World Politics Since 1945 – Essentially a module on international relations. This course was extremely diverse in its scope – covering topics such as nuclear war/terrorism to topics such as regionalisation or the United Nations.
Introduction to Political Theory – This module was absolutely brilliant, giving us a thorough walk-through of some of the most contested topics and thinkers on political theory and political philosophy.
Principles of Economics – For me this module was quite simple since I had done A-level economics beforehand, however I have heard from the module convener that they have changed the module radically. It now includes topics that any undergraduate degree in economics would cover, namely consumer theory. This module tackles issues on both micro and macroeconomics.
Every week you are given a reading list for each module which includes chapters you required to read before the lecture, I would highly recommend reading further than the ‘compulsory reading’ and looking at the ‘further reading’ sections if you are interested in a particular issue – it can be fascinating!

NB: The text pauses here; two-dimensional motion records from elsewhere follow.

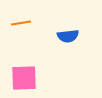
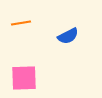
blue semicircle: rotated 20 degrees counterclockwise
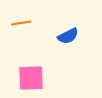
pink square: moved 7 px right
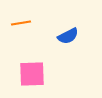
pink square: moved 1 px right, 4 px up
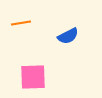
pink square: moved 1 px right, 3 px down
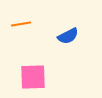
orange line: moved 1 px down
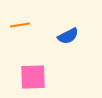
orange line: moved 1 px left, 1 px down
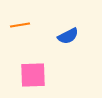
pink square: moved 2 px up
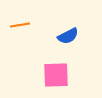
pink square: moved 23 px right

A little bit about my course: though the course and department are very niche they offer an array of modules to study, that means every student’s experience differs. Whether you would like to focus more on International Political Economy, or whether your interest is in Economic Policy Making, you will be able to pursue the area of your interest. The teaching and seminars are excellent but beyond easy; you must work hard as the department expects academic rigour – yet the nature of the course allows you to work with others and make the whole experience of learning even greater.
So it has been a year and a half since I started my studies at King’s and honestly I do not know where the time has gone. Personally there has not been one day where I’ve thought, “I’m bored today, and I’ve got nothing to do!” – studying in the middle of London is a whole other adventure. If there is one thing I can promise you, that is the fact that you will always be doing something – whether that is studying a world class degree or getting involved with the plethora of societies and clubs that King’s boasts. I myself got involved with a number of projects in my first year which have I believe have improved my core skills, for example in October of last year I took part in a nationwide charity competition where we were tasked to raise as much money in a week. King’s managed to raise over £70,000!
Aside from this is, I’d like to mention the amount of support and facilities King’s offers its students. ‘The Compass’ is a one-stop student centre for support and guidance on practically any issue, if they can’t help you there and then, they will guide you in the right direction. Other facilities include the numerous computer rooms, cafés and restaurants that King’s has and with 3 Pret a Manger’s and two Tesco’s within a 5 minute walk from our campus, you will never go hungry!
Oh and we have a chapel on the second floor too!